The task = Reproduce all of the data exactly, with no line skipped.

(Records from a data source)
────────────────────────────────────────

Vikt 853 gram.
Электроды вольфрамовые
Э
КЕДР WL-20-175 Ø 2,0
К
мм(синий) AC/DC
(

────────────────────────────────────────

Finished task =
Vikt 853 gram.
Электроды вольфрамовые
Э
КЕДР WL-20-175 Ø 2,0
К
мм(синий) AC/DC
(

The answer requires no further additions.